==== Data excerpts ====

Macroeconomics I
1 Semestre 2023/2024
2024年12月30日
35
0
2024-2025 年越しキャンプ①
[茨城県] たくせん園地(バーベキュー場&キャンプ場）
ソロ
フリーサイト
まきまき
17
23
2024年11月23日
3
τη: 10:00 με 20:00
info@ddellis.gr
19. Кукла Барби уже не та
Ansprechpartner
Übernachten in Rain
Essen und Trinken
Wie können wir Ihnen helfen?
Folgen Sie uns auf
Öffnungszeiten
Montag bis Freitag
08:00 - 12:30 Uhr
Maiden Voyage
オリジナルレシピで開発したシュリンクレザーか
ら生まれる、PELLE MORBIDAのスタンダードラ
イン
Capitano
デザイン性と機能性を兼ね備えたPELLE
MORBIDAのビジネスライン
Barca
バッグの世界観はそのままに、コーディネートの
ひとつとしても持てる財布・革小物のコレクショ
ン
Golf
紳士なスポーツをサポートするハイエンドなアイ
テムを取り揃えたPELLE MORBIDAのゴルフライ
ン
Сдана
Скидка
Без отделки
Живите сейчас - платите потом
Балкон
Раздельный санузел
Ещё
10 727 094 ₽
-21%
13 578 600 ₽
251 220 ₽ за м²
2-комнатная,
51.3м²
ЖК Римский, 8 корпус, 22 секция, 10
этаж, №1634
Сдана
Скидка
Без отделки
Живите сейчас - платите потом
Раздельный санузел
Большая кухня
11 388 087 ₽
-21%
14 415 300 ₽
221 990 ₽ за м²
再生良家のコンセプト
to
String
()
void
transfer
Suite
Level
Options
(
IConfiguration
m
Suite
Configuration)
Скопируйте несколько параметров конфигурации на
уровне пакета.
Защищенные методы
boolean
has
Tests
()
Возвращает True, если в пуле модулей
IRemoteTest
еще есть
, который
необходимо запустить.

====

### [Required work]
Repeat each entry above, matching every line exactly.

### [Response to this exercise]
Macroeconomics I
1 Semestre 2023/2024
2024年12月30日
35
0
2024-2025 年越しキャンプ①
[茨城県] たくせん園地(バーベキュー場&キャンプ場）
ソロ
フリーサイト
まきまき
17
23
2024年11月23日
3
τη: 10:00 με 20:00
info@ddellis.gr
19. Кукла Барби уже не та
Ansprechpartner
Übernachten in Rain
Essen und Trinken
Wie können wir Ihnen helfen?
Folgen Sie uns auf
Öffnungszeiten
Montag bis Freitag
08:00 - 12:30 Uhr
Maiden Voyage
オリジナルレシピで開発したシュリンクレザーか
ら生まれる、PELLE MORBIDAのスタンダードラ
イン
Capitano
デザイン性と機能性を兼ね備えたPELLE
MORBIDAのビジネスライン
Barca
バッグの世界観はそのままに、コーディネートの
ひとつとしても持てる財布・革小物のコレクショ
ン
Golf
紳士なスポーツをサポートするハイエンドなアイ
テムを取り揃えたPELLE MORBIDAのゴルフライ
ン
Сдана
Скидка
Без отделки
Живите сейчас - платите потом
Балкон
Раздельный санузел
Ещё
10 727 094 ₽
-21%
13 578 600 ₽
251 220 ₽ за м²
2-комнатная,
51.3м²
ЖК Римский, 8 корпус, 22 секция, 10
этаж, №1634
Сдана
Скидка
Без отделки
Живите сейчас - платите потом
Раздельный санузел
Большая кухня
11 388 087 ₽
-21%
14 415 300 ₽
221 990 ₽ за м²
再生良家のコンセプト
to
String
()
void
transfer
Suite
Level
Options
(
IConfiguration
m
Suite
Configuration)
Скопируйте несколько параметров конфигурации на
уровне пакета.
Защищенные методы
boolean
has
Tests
()
Возвращает True, если в пуле модулей
IRemoteTest
еще есть
, который
необходимо запустить.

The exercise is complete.